Another topic in the book is the 28-year-old’s struggle with opioid addiction. She became dependent on pills prescribed to manage back pain after the birth of her daughter Adalynn in 2013. Her guilt over daughter Ali’s struggles with muscular dystrophy and the end of her marriage to Jeremy Calvert led to her taking a pill and nearly driving herself off a cliff.
Immediately following the incident, Teen Mom 2 producer Larry Musnik reached out about “alarming footage” from the drive, and encouraged her to enter rehab. Messer called the Tuscon, Arizona rehab facility the “best place that I’ve ever went to in my life.” She explained:
“For me it felt like, as silly as it sounds, I didn’t go to college, so it felt like college for me. … It was a schedule, a routine, stability, structure. It was just so empowering for me going there. There are different tracks that you can go to in a facility. For me, it was like laying that foundation for me to be the person that I am today.”

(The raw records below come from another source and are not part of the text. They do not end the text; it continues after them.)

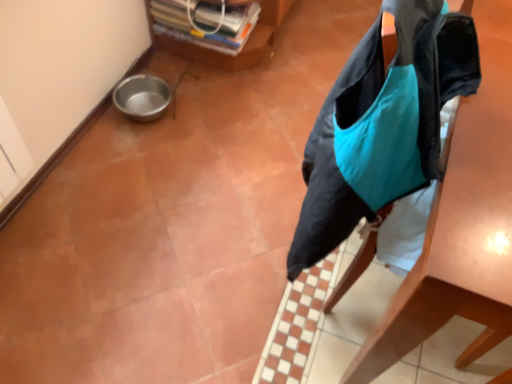 Question: Is plastic transparent container at upper center, the first furniture from the left, situated inside teal fabric bag at right, which is counted as the 2th furniture, starting from the left, or outside?

Choices:
 (A) inside
 (B) outside

Answer: (B)

Question: Based on their positions, is plastic transparent container at upper center, placed as the second furniture when sorted from right to left, located to the left or right of teal fabric bag at right, which is counted as the 2th furniture, starting from the left?

Choices:
 (A) right
 (B) left

Answer: (B)

Question: Looking at the image, does plastic transparent container at upper center, the first furniture from the left, seem bigger or smaller compared to teal fabric bag at right, which is the first furniture from right to left?

Choices:
 (A) big
 (B) small

Answer: (B)

Question: Visually, is teal fabric bag at right, which is the first furniture from right to left, positioned to the left or to the right of plastic transparent container at upper center, placed as the second furniture when sorted from right to left?

Choices:
 (A) left
 (B) right

Answer: (B)

Question: Does point (439, 200) appear closer or farther from the camera than point (269, 39)?

Choices:
 (A) closer
 (B) farther

Answer: (A)

Question: Relative to plastic transparent container at upper center, placed as the second furniture when sorted from right to left, is teal fabric bag at right, which is the first furniture from right to left, in front or behind?

Choices:
 (A) front
 (B) behind

Answer: (A)

Question: From their relative heights in the image, would you say teal fabric bag at right, which is the first furniture from right to left, is taller or shorter than plastic transparent container at upper center, the first furniture from the left?

Choices:
 (A) short
 (B) tall

Answer: (B) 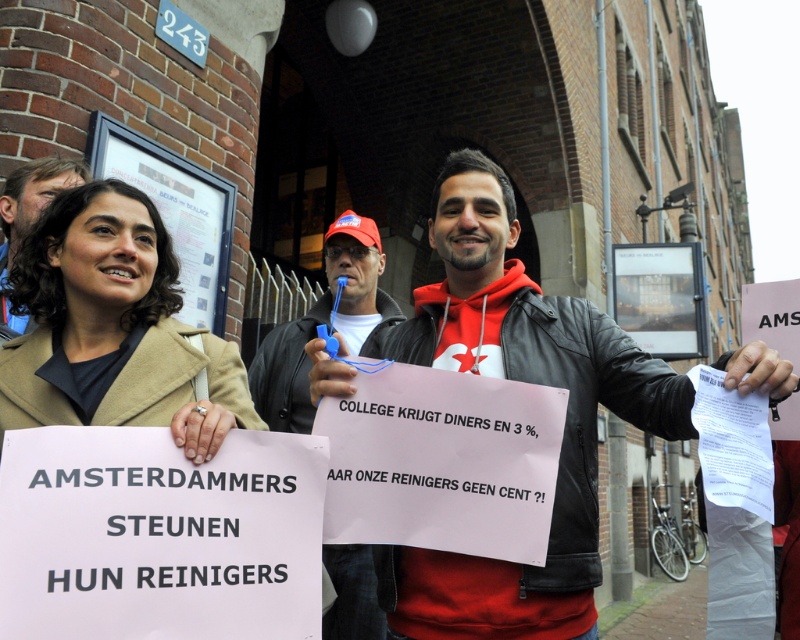 You are a photographer trying to capture both the beige wool coat at center and the matte black jacket at center in a single frame. Since you want to ensure both are fully visible, which clothing item should you focus on adjusting the camera angle for, considering their heights?

The beige wool coat at center has a lesser height compared to matte black jacket at center, so you should adjust the camera angle to focus on the shorter beige wool coat at center to ensure both are fully visible in the frame.

From the picture: You are a photographer trying to capture both the red leather jacket at center and the matte black jacket at upper left in a single frame. Based on their positions and sizes, which jacket should you focus on to ensure both are visible without cropping?

The red leather jacket at center is wider than the matte black jacket at upper left, so focusing on the red leather jacket at center will ensure both are visible without cropping since it occupies more space in the frame.

You are a photographer trying to capture both the beige wool coat at center and the matte black jacket at upper left in a single frame. Based on their positions and sizes, which one would appear larger in the photo?

The beige wool coat at center would appear larger in the photo because it is wider than the matte black jacket at upper left. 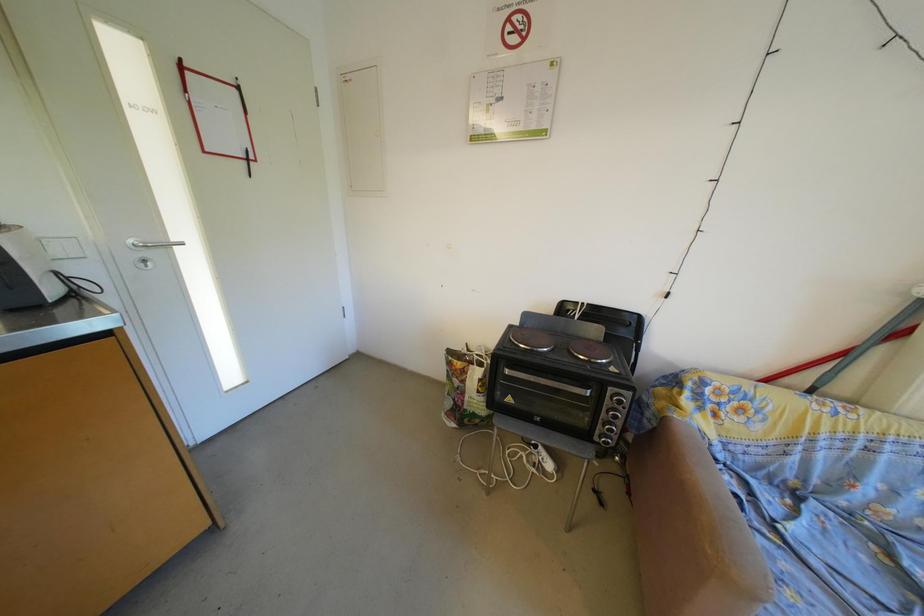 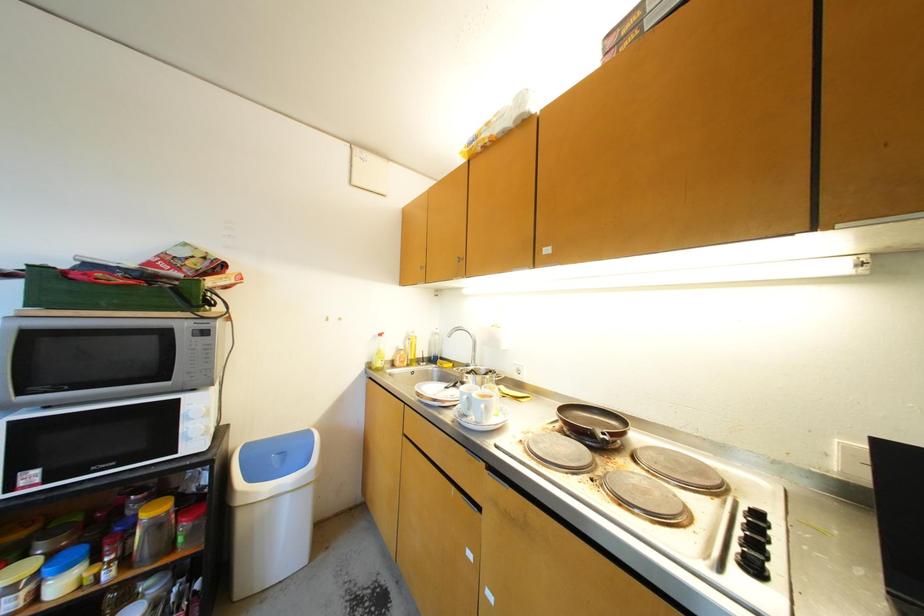 Question: The images are taken continuously from a first-person perspective. In which direction is your viewpoint rotating?

Choices:
 (A) Left
 (B) Right
 (C) Up
 (D) Down

Answer: (A) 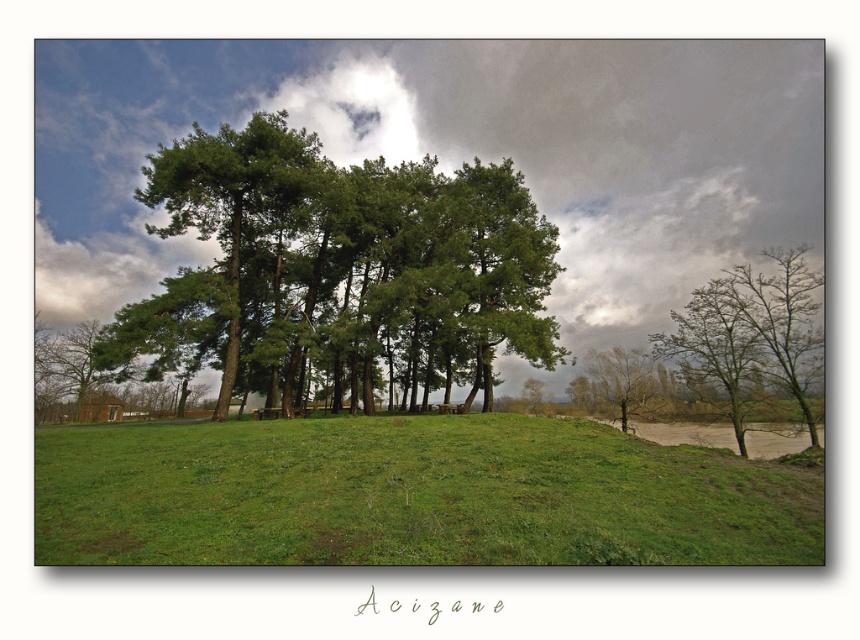 Question: Does green grassy field at center come in front of green matte tree at center?

Choices:
 (A) yes
 (B) no

Answer: (A)

Question: Can you confirm if green matte tree at center is wider than bare branches tree at right?

Choices:
 (A) yes
 (B) no

Answer: (A)

Question: Estimate the real-world distances between objects in this image. Which object is closer to the green grassy field at center?

Choices:
 (A) bare branches tree at lower right
 (B) green matte tree at center

Answer: (B)

Question: Which point appears closest to the camera in this image?

Choices:
 (A) (650, 397)
 (B) (744, 476)
 (C) (286, 308)

Answer: (B)

Question: Which point is closer to the camera?

Choices:
 (A) green matte tree at center
 (B) green grassy field at center

Answer: (B)

Question: Considering the relative positions of green grassy field at center and bare branches tree at lower right in the image provided, where is green grassy field at center located with respect to bare branches tree at lower right?

Choices:
 (A) above
 (B) below

Answer: (A)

The mother of three doesn’t see herself having more kids, saying she’s happy with her “girl tribe.” She hopes to give her daughters a better childhood and prevent them from becoming teenage parents, like she was. She told E! News:
“I feel like if I’m on it from the beginning, I can prevent it. So if I am educating them on puberty, educating them on growing up into little ladies, then I will hopefully be able to prevent that. I think if education was expressed to me a lot younger, I would have made completely different decisions. … I’m just going to be open with them. Anytime I hear of conversations that they may be having, I want to be the source for them. I’m breaking that cycle.”
Sounds like she’s doing an amazing job already!